Native diffs — file edits render in the editor's own diff/review UI.
Editor terminal — commands run in the IDE's terminal pane, when the editor advertises the terminal capability.
Permissions — tool approvals use the editor's permission prompts, and the session-mode dropdown maps to CODA's autonomy controls. The three modes are Default (ask before risky actions), Plan (CODA proposes without editing), and Accept Edits (apply file edits without prompting).
Troubleshooting
"command not found" / agent won't start — use the absolute path from which coda; don't rely on coda being on the editor's PATH.
Auth prompts / immediate failures — run coda once in a terminal to sign in (Prerequisites #2), then retry in the editor.
coda --acp exits immediately with a config message — you have acp.enabled: false set; remove it or set it to true.
Notes
The config formats above follow the editors' official docs (Zed agent_servers, JetBrains ~/.jetbrains/acp.json) as of mid-2026. Check the linked pages if an editor changes its format.
ACP Registry one-click install is not yet available for CODA — use the manual config above. A registry listing is a planned follow-up.
View & Share Logs
CODA writes structured logs to disk so you can troubleshoot what happened in a session — and share a safe, redacted bundle with support when you need help. Secrets are scrubbed before anything is written, so logs are safe to read and share.
What you get
coda logs — a full-screen log viewer in your terminal, or a plain text / JSON stream when piped.
Filtering by level, service, and time, plus a live --follow tail.
Secret redaction at the source — tokens, keys, passwords, and Bearer/sk-/ghp_-style values never reach disk.
coda logs export — a local, redacted, path-scrubbed bundle for support (nothing is ever uploaded).
Per-service log levels so you can turn up detail only where you need it.
coda logs-demo — a few-second self-test of the whole logging pipeline.
Viewing logs
coda logs # interactive viewer (in a terminal)
coda logs | less # plain text stream (when piped)
coda logs --json # raw JSON lines
coda logs --follow # tail new entries live
In an interactive terminal, coda logs opens a full-screen viewer with aligned TIME LEVEL SERVICE MESSAGE columns. Only warn and error rows are colored, so problems stand out.
Key
Action
↑ / ↓ or j / k
Move the selection
PageUp / PageDown
Jump by a page
g / G
Jump to the oldest / newest entry
Space / Enter
Expand the selected row's full record (every field and stack trace)
c or Ctrl+C
Copy the selected entry's JSON to the clipboard
q / Esc
Quit
When piped or non-interactive, the same window streams as one entry per line (or --json for raw lines, --plain to disable color), so grep and less work as usual.
Filtering
All filters work in both the viewer and the stream:
Only entries whose service starts with the prefix (e.g. core.agent, core.tools)
--since <when>
Only newer than 30m, 2h, 1d, or an ISO-8601 timestamp
--lines <N> (-n)
Window size (default 2000)
--follow (-f)
Keep streaming new entries (Ctrl-C to stop)
Where logs live
Logs are stored under ~/.coda/logs/ (relocatable with CODA_HOME). The live file is coda.log; on rotation it shifts to a numbered file (coda.log.1 … coda.log.7). Logs rotate daily and at 50 MB, keeping the 7 most recent files. coda logs reads across all of them automatically, newest first. Each line is one JSON object: an ISO-8601 time, a level, the service name, the msg, and any structured fields.
Secrets never hit disk
Every entry is scrubbed as it's written:
Secret-looking keys (authorization, token, apiKey, secret, password, cookie, …) have their value replaced with [REDACTED].

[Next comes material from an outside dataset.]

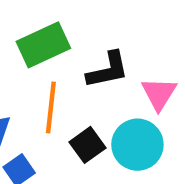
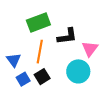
black square: (87, 145) -> (42, 77), moved

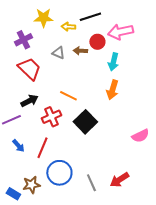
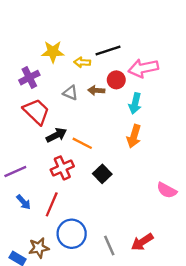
black arrow: (29, 101) -> (56, 135), moved
black square: (85, 122) -> (102, 174), size x0.7
pink semicircle: (140, 136) -> (167, 190), turned 54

Secret-looking values anywhere in a string (Bearer …, sk-…, ghp_…, AKIA…, JWTs, private-key blocks) are scrubbed — even inside a longer message like a shell command.
Counters like token usage are kept; only string secrets are masked.
Built-in redaction is always on and can't be disabled. To add rules (extra deny-keys, key substrings, or value patterns), set logging.redact in your config — they merge on top of the built-ins.
Log levels
You can control per-service detail two ways. The LOG_LEVEL environment variable wins over config for the same service.
Persistent — in your config: logging.level (global default) and logging.levels (per service).
Ad-hoc — the LOG_LEVEL env var (Rust-style; a bare token sets the global floor):
By default, info carries lifecycle events (a turn starting and finishing); per-operation detail (each agent step, tool call, and file op) is debug. A per-service entry always beats the global default.
The viewer gate
Raw log viewing is controlled by logging.rawViewer.enabled. Left unset, it defaults on during development and off in a shipped release build. When it's off, coda logs declines and points you at the export below (which is never gated). Redaction protects secrets either way — the gate just keeps raw logs from being browsed casually in a release.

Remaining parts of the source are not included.